Foaming is addressed by increasing separator size (retention time) by a factor of 2 to 4 compared to non-foaming crudes, installing foam breaker internals (inclined plates or cyclonic devices that mechanically collapse the foam), injecting antifoam agents (silicone-based defoamers) upstream of the separator, and avoiding excessive agitation at the inlet by using smooth inlet devices rather than aggressive diverters.

Applications

Wellhead and Production Separators

The most common application is the first-stage production separator located at or near the wellhead. This vessel receives the raw wellstream from one or more wells and performs the initial bulk separation. In onshore operations, this is typically a horizontal 3-phase separator mounted on a concrete foundation. Offshore, it occupies a major portion of the platform topsides or FPSO deck.
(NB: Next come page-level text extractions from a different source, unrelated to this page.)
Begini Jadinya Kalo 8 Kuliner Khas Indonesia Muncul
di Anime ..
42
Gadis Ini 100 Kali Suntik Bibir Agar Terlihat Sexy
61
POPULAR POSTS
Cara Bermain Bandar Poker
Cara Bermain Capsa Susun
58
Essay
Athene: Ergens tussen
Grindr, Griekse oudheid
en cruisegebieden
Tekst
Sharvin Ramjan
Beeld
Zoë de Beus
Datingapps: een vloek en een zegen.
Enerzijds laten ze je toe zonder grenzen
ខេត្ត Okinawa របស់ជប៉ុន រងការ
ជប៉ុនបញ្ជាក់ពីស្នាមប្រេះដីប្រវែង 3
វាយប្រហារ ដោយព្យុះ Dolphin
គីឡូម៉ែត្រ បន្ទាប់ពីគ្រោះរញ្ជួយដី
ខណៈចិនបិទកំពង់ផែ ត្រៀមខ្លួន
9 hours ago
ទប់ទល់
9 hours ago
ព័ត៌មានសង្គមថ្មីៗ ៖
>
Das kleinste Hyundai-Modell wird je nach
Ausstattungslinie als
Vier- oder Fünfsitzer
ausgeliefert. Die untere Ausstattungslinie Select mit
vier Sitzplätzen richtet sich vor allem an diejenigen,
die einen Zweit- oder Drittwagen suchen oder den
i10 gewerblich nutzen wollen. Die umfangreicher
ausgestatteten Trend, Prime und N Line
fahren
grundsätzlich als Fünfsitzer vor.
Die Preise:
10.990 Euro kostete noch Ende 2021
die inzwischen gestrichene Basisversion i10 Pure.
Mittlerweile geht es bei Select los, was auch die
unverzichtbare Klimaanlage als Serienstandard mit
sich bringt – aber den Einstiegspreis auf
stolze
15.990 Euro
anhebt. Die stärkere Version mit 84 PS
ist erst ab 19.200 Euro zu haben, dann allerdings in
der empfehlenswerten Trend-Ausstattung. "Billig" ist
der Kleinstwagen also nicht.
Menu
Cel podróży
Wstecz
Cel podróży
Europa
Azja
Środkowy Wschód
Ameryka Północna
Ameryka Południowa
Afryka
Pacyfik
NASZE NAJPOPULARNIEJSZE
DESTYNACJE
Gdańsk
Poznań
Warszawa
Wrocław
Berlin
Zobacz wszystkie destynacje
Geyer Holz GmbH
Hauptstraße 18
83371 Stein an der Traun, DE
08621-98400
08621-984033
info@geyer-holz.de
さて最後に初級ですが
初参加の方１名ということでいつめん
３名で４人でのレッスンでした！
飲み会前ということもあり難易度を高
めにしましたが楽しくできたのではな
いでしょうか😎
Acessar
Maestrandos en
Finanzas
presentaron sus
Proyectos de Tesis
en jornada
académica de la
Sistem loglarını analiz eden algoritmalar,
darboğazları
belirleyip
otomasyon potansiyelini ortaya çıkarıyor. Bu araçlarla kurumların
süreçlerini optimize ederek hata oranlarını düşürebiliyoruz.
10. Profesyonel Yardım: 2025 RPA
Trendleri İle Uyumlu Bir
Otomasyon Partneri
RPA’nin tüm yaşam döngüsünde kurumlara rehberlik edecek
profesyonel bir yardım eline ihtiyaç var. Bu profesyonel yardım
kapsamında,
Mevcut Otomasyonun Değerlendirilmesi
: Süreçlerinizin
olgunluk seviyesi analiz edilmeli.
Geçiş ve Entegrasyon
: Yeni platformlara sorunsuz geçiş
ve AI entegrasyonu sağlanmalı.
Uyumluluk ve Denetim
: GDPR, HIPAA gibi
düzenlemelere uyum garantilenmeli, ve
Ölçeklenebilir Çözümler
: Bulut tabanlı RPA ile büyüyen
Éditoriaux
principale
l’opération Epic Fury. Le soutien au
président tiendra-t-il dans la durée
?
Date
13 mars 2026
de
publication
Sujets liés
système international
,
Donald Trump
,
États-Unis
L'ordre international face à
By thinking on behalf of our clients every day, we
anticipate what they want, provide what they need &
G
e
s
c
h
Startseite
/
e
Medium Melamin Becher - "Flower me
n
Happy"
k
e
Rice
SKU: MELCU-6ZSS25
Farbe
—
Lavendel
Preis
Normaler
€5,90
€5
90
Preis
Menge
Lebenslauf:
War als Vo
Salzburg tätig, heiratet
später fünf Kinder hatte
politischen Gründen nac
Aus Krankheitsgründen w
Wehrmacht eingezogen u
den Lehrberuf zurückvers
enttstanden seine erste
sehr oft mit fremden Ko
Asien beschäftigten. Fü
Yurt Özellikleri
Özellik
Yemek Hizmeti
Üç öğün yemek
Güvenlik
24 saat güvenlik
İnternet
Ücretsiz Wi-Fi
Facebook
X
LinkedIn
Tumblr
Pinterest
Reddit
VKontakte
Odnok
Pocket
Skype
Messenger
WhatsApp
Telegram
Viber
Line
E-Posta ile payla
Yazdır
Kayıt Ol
Multi-well production facilities often use a production manifold to commingle flow from several wells before routing it to the production separator, along with a test separator that can isolate individual wells for rate measurement.

Gas Processing Plants

Gas processing plants employ separators at multiple points in the process. The inlet separator removes bulk liquids from incoming pipeline gas. Interstage scrubbers, installed between compressor stages, remove condensed liquids that form during compression. A cold separator downstream of the gas chiller or J-T valve separates condensed natural gas liquids (NGLs) from the sales gas. The reflux drum in fractionation columns acts as a 2-phase separator for the overhead condenser products.

FPSO Topsides

Floating Production Storage and Offloading vessels present unique challenges for separator design. Vessel motion (roll, pitch, and heave) disturbs the liquid surface and causes sloshing, requiring anti-sloshing baffles and reliable level control strategies. Weight and space constraints favor compact separators, often with cyclonic internals, to minimize topsides weight. Equipment downtime on an FPSO has severe production and economic consequences, so high reliability is essential. FPSOs frequently process 100,000 to 200,000+ barrels per day, requiring very large separator vessels.

Pipeline Receiving Facilities

At the terminus of multiphase pipelines, slug catchers receive the pipeline flow and absorb liquid slugs before routing gas and liquid to the processing facilities. These are particularly important for long-distance subsea pipelines and gathering systems in hilly terrain, where terrain-induced slugging can produce very large liquid volumes.

The slug catcher feeds into downstream production separators, which perform the final gas-oil-water separation under controlled conditions.